Ele se arrastava por entre algumas árvores que rodeavam o lugar, se aproximando desgrenhosamente. Vinha cambaleando como um ébrio, a cabeça ainda baixa, as vestes rasgadas, o corpo todo dilacerado. Parecia que havia sido atacado por animais do campo. Eu fiquei imóvel, sem reação diante da aberração que vi diante de mim. Não eram olhos humanos que me contemplavam. Um demônio se apossou daquele corpo para vir me atormentar. Ele abriu a boca que cheirava a carniça, e titubeou algumas frases funestamente:
- Deixe-me passar. Deixe-me passar para beber seu sangue. É minha sina. Tenho que beber o sangue do rabi para pagar por meus crimes. Não vou feri-lo João, mas deixe-me beber do sangue que rega a terra.
Eu não ousava pronunciar um único som diante daquela aberração. O máximo que fiz foi dar dois passos para o lado e assisti-lo rastejar até o corpo na cruz. Ele pareceu soerguer a cabeça dificultosamente, tentado alçar a visão até a face de Jesus. Algo como lágrimas rolaram daqueles negros olhos enquanto fazia esse esforço. Mas logo voltou-se para baixo e começou a lamber as gotas que manchavam a areia umedecida. Um ritual macabro que nunca havia presenciado antes. Ele se movia como um chacal que se alimenta da carcaça dos animais mortos na floresta. Sorvia prazerosamente aquela mistura heterogênea pulsante das entranhas da terra. E a cada nova tragada, a cada nova investida sua, parecia revigorar-se milagrosamente. Quando olhei pela última vez estava quase de pé, já sem tantos machucados. Nem apresentava tantos hematomas no corpo. Foi quando não tive mais forças e caí esmaecido sobre as pedras frias do monte chamado caveira.
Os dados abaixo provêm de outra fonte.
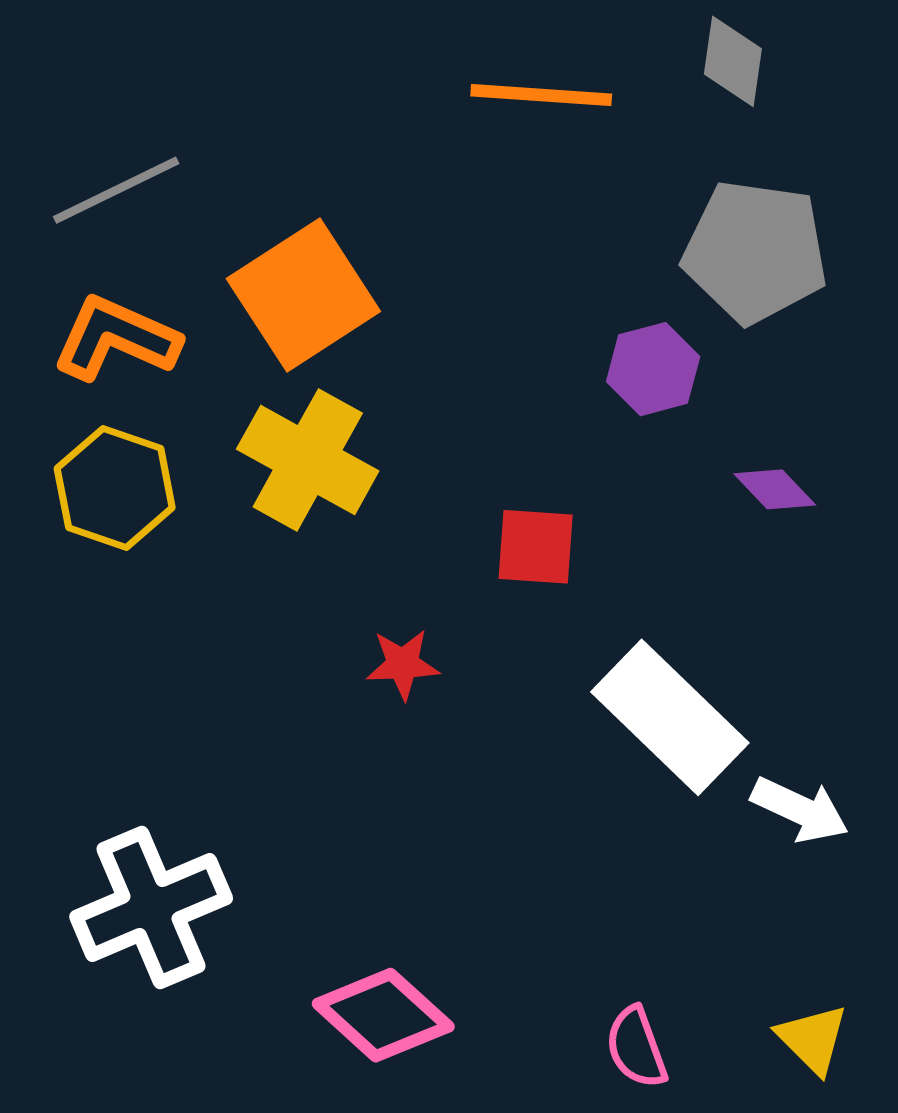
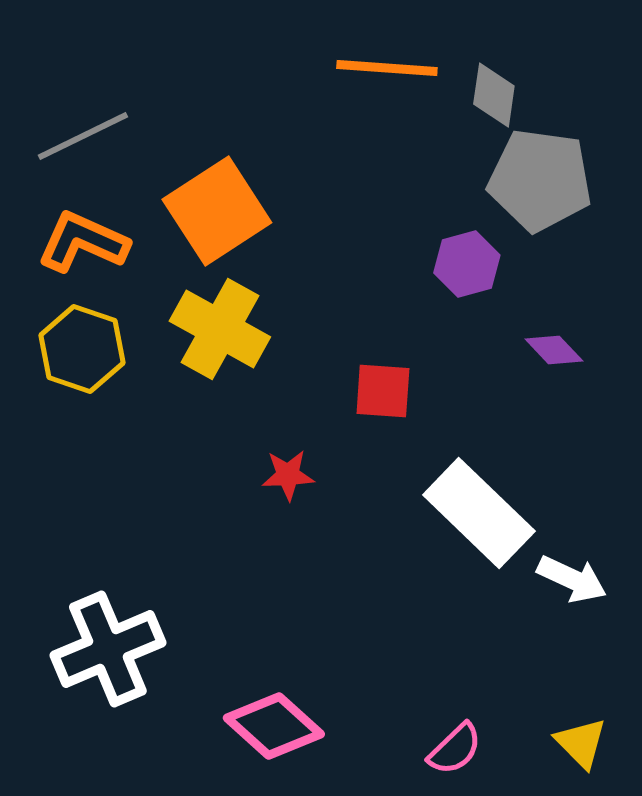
gray diamond: (733, 61) -> (494, 95), moved
pink semicircle: (636, 1047) -> (455, 749), turned -114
Fui despertado pelos guardas que retornavam para tirar os corpos antes do sábado, e antes de mais nada disparei para encontrar-me com os outros. Quando me reuni a eles, relatei passo a passo minha caminhada desde o getsêmani até ali. Todos me olhavam estupefatos, pensando que havia ficado louco. Mas como prova havia em meus braços o alforje que Judas sempre carregava. Era um presente dado a ele por Jesus, e tinha-o abandonado ao meu lado quando acordei. Agora estava em meu domínio para convencê-los de que não foram visões simplesmente que tive. Dentro dele constavam uma corda rompida em forma de forca e uma profecia escrita também a sangue, que dizia: O QUE TENS DE FAZER, FAZE-O DEPRESSA!
Alguns deles acreditaram em mim. Outros acusaram-me de mentiroso e ludibriador, mas o fato é que me alertaram para que jamais falasse a respeito disso novamente com ninguém. Ajuntamos aqueles malditos objetos e fizemos uma fogueira. Apenas conservei comigo este alforje, alegando ser a última coisa de elo entre nós e o mestre de material ainda em nosso meio. Enquanto eu e Pedro víamos a fumaça se expandindo no céu, ao longe surgiram Maria Madalena juntamente com outras mulheres que diziam ter visto o rabi ressuscitar dentre os mortos. Nos olhamos discretamente mais uma vez, e ele passou o dedo entre os lábios me pedindo silêncio. Corremos com elas para alertar o grupo. Depois desse dia, nunca mais falamos ou discutimos sobre isso.
Esta, filhinhos, é a verdadeira história de como surgiu o primeiro imortal amaldiçoado que pisou sobre a face da Terra. Hoje há boatos de que existem seres que andam pela noite sugando a vida das pessoas através do sangue. Chamam-nas de vampiros. Mas quando me chegam aos ouvidos tais histórias, tudo que consigo me lembrar é de Judas Iscariotes e o que o mestre lhe advertira durante a última ceia.